Na wstępie warto wyjaśnić, dlaczego wspomniane słowa barona Pierre'a de Coubertina, ojca nowożytnego ruchu olimpijskiego tak mocno straciły na aktualności. Oczywiście zwrot, że sam udział w igrzyskach jest najważniejszy ładnie brzmi, to ładna figura retoryczna, sęk w tym, że od jego wypowiedzenia minęło 108 lat. Od czasu pierwszych igrzysk w Londynie świat zmienił się nie do poznania.

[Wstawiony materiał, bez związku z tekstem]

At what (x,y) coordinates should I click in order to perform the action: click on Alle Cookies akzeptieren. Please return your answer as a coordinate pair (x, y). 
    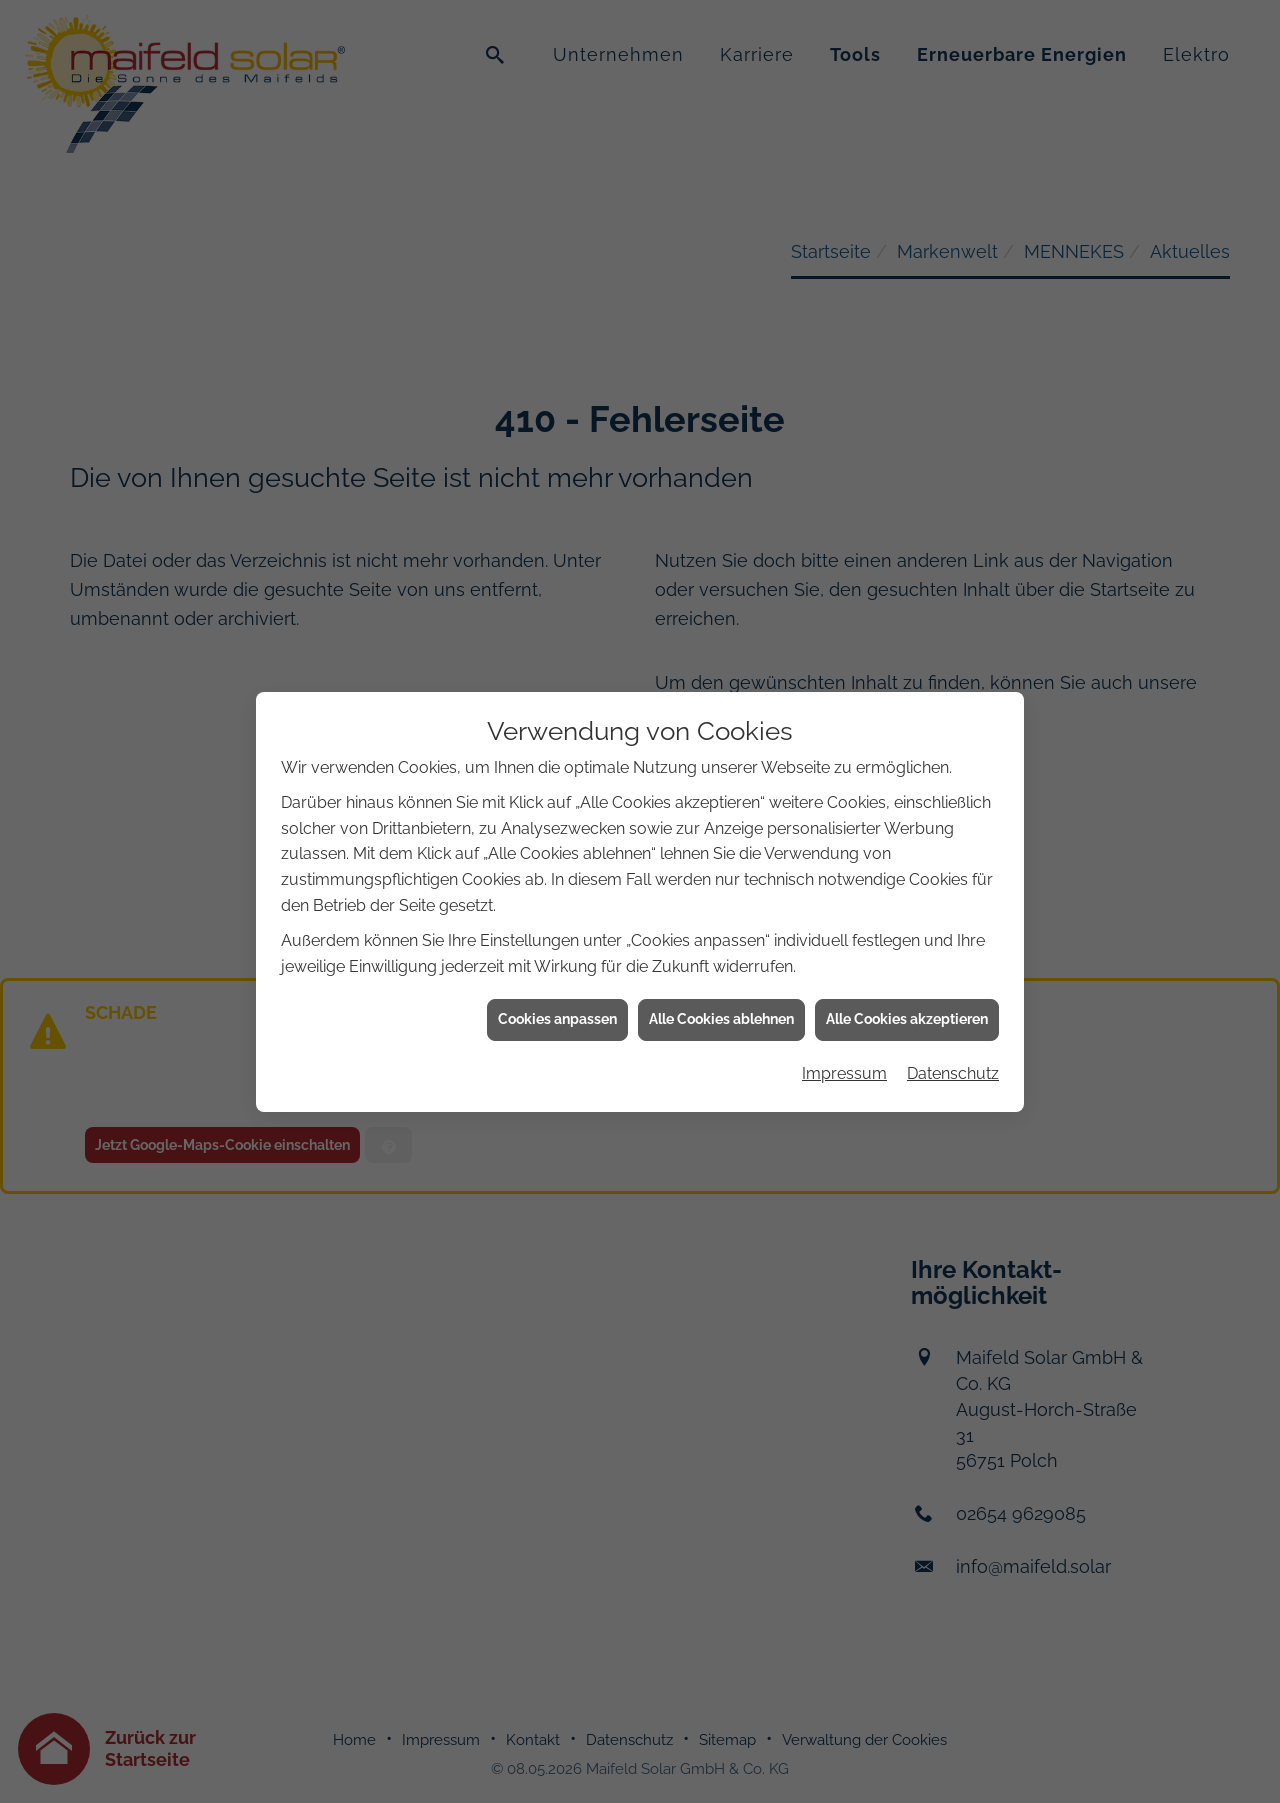
    Looking at the image, I should click on (907, 990).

Sama tylko globalizacja wymusiła pogoń za zwycięstwem w zasadzie w każdej dziedzinie życia. Nie tylko w sporcie, ale sam sport jest wyznacznikiem jak powinna wyglądać rywalizacja we współczesnym świecie. Tę napędza pieniądz. Można zatem zaobserwować sprzężenie zwrotne między zwycięstwem a fortuną, ale miejsca na sentencję Coubertina tu nie ma.
Postawa roszczeniowa
Oczywiście sugerować, że liczy się głównie udział mogą jedynie paraolimpijczycy bądź sportowcy, którzy mają, można powiedzieć, lekceważący stosunek do publicznych pieniędzy i postawę roszczeniową. Zwykle dotyczy to dyscyplin niszowych. Dość mieliśmy takich przypadków, a i wytykanie palcami też nie ma sensu. Nasz pechowy młociarz Paweł Fajdek nigdy by nie powiedział, że jedzie do Rio, bo liczy się udział.
Anachroniczność słów Coubertina dobrze oddaje inny frazes, ukuty dokładnie sto lat później nad Wisłą. Gdy piłkarska reprezentacja Polski jechała na mistrzostwa Europy do Austrii i Szwajcarii hasłem przewodnim było: „bo liczy się sport i dobra zabawa”. Pamiętamy jak często wypominano to hasło ekipie Leo Beenhakkera, która odpadła w fazie grupowej, często prezentując futbol, od oglądania którego aż zęby bolały. Złośliwi twierdzili, że to po części efekt nastawienia naszej drużyny na dobrą zabawę zamiast na wygrywanie meczów.